■ Task goal
Wherever a line below holds the word "Santiago", copy that line.

[Data extracted from a collection]
________________________________________
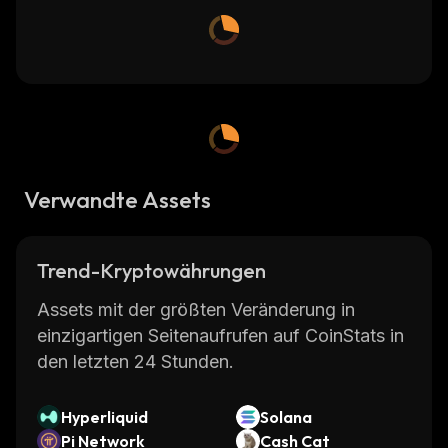
Verwandte Assets
Trend-Kryptowährungen
Assets mit der größten Veränderung in
einzigartigen Seitenaufrufen auf CoinStats in
den letzten 24 Stunden.
Hyperliquid
Solana
Pi Network
Cash Cat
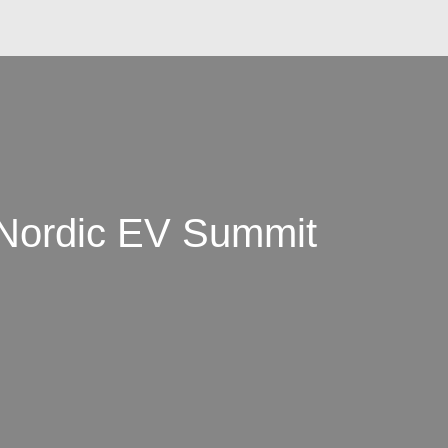
 Nordic EV Summit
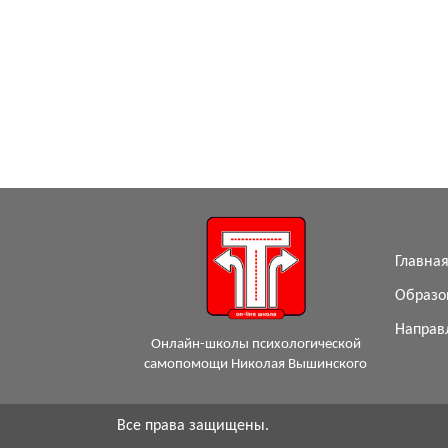
Главна
Образо
Направ
Онлайн-школы психологической
самопомощи Николая Вышинского
Все права защищены.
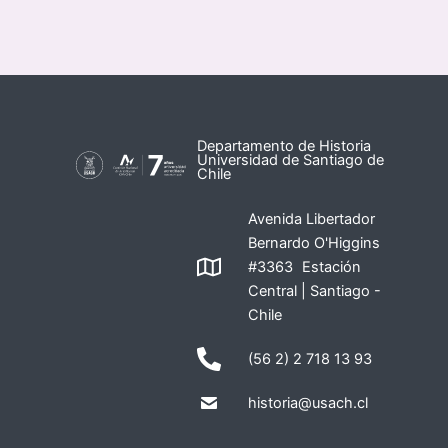
Departamento de Historia
Universidad de Santiago de
Chile
Avenida Libertador
Bernardo O'Higgins
#3363 Estación
Central | Santiago -
Chile
(56 2) 2 718 13 93
historia@usach.cl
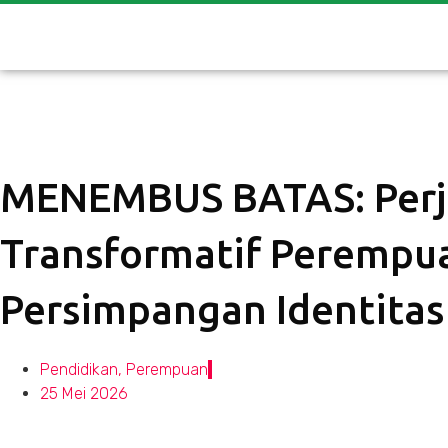
MENEMBUS BATAS: Perj
Transformatif Perempu
Persimpangan Identitas
Pendidikan
,
Perempuan
25 Mei 2026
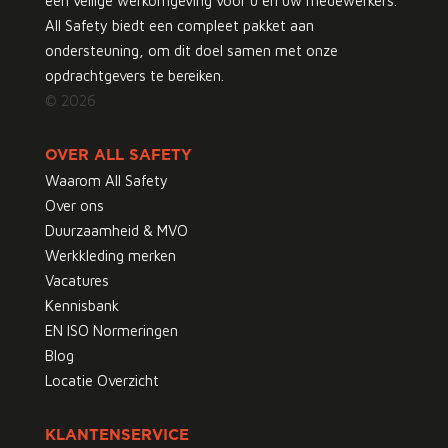
een veilige werkomgeving voor u en uw medewerkers.
All Safety biedt een compleet pakket aan
ondersteuning, om dit doel samen met onze
opdrachtgevers te bereiken.
© 2026
OVER ALL SAFETY
Waarom All Safety
Over ons
Duurzaamheid & MVO
Werkkleding merken
Vacatures
Kennisbank
EN ISO Normeringen
Blog
Locatie Overzicht
KLANTENSERVICE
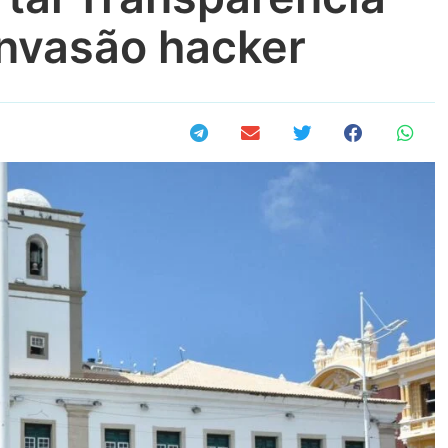
invasão hacker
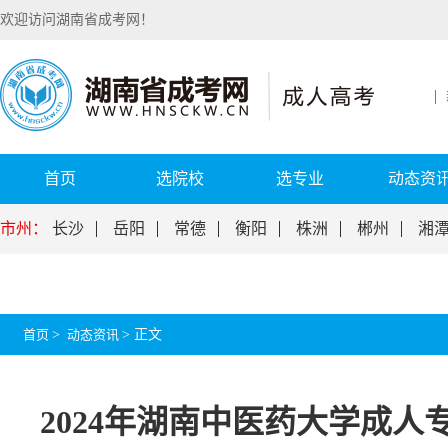
欢迎访问湖南省成考网！
首页
选院校
选专业
动态资
市州：
长沙
岳阳
常德
衡阳
株洲
郴州
湘
首页
>
动态资讯
>
正文
2024年湖南中医药大学成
________________________________________
■ Result of this task
Universidad de Santiago de
Central | Santiago -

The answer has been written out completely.